George was a Carroll County lawyer who served 16 years in the U.S. Senate. More than 150 years ago, he purchased the property that included a roadside inn and hundreds of acres of rolling farmland. The property remained in the family until 2013, when George’s great-granddaughter, Katharine Saunders Williams, sold the home and 5 acres to Cotesworth Culture and Heritage Center, a nonprofit organization.
Jackson said he envisions the property being used as an outdoor environmental and learning lab that would include the gardens and landscaping.
“Eventually, Cotesworth could be to heirloom horticulture what MSU’s Crosby Arboretum in Pearl River County is to nature and the environment,” he said.
Williams said she shares the desire to use the property to educate the next generation about agriculture and history. The active 81-year-old woman has great pride in the legacy of her great-grandfather and understands well the effort it takes to produce food for the table. She works and manages her 800-acre beef cattle farm.
“I’ve been around farming all my life and strongly believe in the importance of family farms,” Williams said. “Young people today need to know where their food comes from, and agricultural education needs to be a big part in the future use of this farm.”

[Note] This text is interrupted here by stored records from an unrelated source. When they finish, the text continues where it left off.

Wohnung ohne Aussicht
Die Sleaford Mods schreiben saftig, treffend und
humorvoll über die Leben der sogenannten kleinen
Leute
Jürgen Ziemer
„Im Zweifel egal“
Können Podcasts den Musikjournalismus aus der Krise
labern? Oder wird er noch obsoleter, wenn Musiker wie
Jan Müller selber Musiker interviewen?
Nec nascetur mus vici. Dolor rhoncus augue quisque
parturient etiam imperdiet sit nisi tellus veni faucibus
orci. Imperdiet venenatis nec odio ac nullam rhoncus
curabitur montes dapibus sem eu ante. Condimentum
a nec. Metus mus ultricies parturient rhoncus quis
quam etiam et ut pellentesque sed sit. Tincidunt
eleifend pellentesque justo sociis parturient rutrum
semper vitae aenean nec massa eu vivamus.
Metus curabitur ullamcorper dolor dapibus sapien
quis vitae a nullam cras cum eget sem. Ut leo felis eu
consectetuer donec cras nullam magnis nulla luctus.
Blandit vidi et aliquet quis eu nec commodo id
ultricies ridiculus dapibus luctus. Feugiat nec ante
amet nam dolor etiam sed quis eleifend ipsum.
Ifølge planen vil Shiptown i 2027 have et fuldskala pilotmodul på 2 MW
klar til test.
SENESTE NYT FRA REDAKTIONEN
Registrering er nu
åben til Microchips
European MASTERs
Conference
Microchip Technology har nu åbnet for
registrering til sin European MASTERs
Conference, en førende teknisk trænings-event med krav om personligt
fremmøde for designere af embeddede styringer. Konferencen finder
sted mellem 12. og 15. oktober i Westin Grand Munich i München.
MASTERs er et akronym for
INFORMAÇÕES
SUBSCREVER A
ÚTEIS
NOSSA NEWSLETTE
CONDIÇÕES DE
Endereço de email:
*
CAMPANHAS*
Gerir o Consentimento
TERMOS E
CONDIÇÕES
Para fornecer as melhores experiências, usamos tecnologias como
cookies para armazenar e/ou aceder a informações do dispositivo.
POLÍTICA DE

Williams has about 120 cattle with calves. She started with a purebred Brangus herd and then crossed to produce commercial cattle. She uses chicken litter to fertilize hay fields and pastures.
Williams said she worries that hard work ethics are lost on today’s generation.
“None of us can rest on the reputations and work done by our parents and grandparents,” she said. “It has always been important for me to get out on this farm and make it into something special.”
Her great-grandfather named the Greek Revival mansion after Cotesworth Pinckney Smith, a friend who served as a Mississippi Supreme Court chief justice. In the late 1880s, George added a six-sided library on the south lawn to house his vast collection of law books.
George was instrumental in establishing agricultural experiment stations at land-grant universities in 1887. George County is named in the statesman’s honor. He served as a U.S. senator from 1881 until his death in 1897. In honor of his accomplishments, Mississippi sent a bronze statue of George to the U.S. Capitol’s National Statuary Hall Collection in 1931. The other prominent Mississippi leader honored in that collection was Jefferson Davis.
Mary Carol Miller of Greenwood serves as an officer on the board of directors for the culture and heritage center. A lifelong friend of Williams, Miller said Cotesworth is a significant part of the Highway 82 heritage corridor from Greenville to Columbus.
“Mississippi does not have many homes of this quality available for historic and educational use,” Miller said. “We are anxious to get a restoration plan in place so that we can begin our long-term objective of making it into an educational venue.”
George’s desk, where he composed much of the 1890 Mississippi Constitution, is among the select pieces of George family furnishings remaining in the home.
“The home can offer insights into so much of our state’s history and politics, as well as rural life in the late 19th century,” Miller said.
Lydia Chassaniol, state senator from Winona, is chair of the Mississippi Senate Tourism Committee and has been a driving force behind the cultural and heritage project in Carroll County. She originally learned about the house and its history from Williams’s husband, who was her high school history teacher.
“J.B. Williams would take classes to Cotesworth to teach us about the state’s history,” she said. “Today, it offers many educational purposes, ranging from politics and law to agriculture and even about movie history, since both ‘The Help’ and ‘The Sound and the Fury’ were filmed there.”
Chassaniol said designating Heritage Highway 82 from Columbus to Greenville as a historic corridor will benefit every town along the 175-mile stretch across the state.
“Visitors can see unique sights all along the route, and their economic impact can benefit every town they stop in for food, fuel or other shopping experiences,” she said.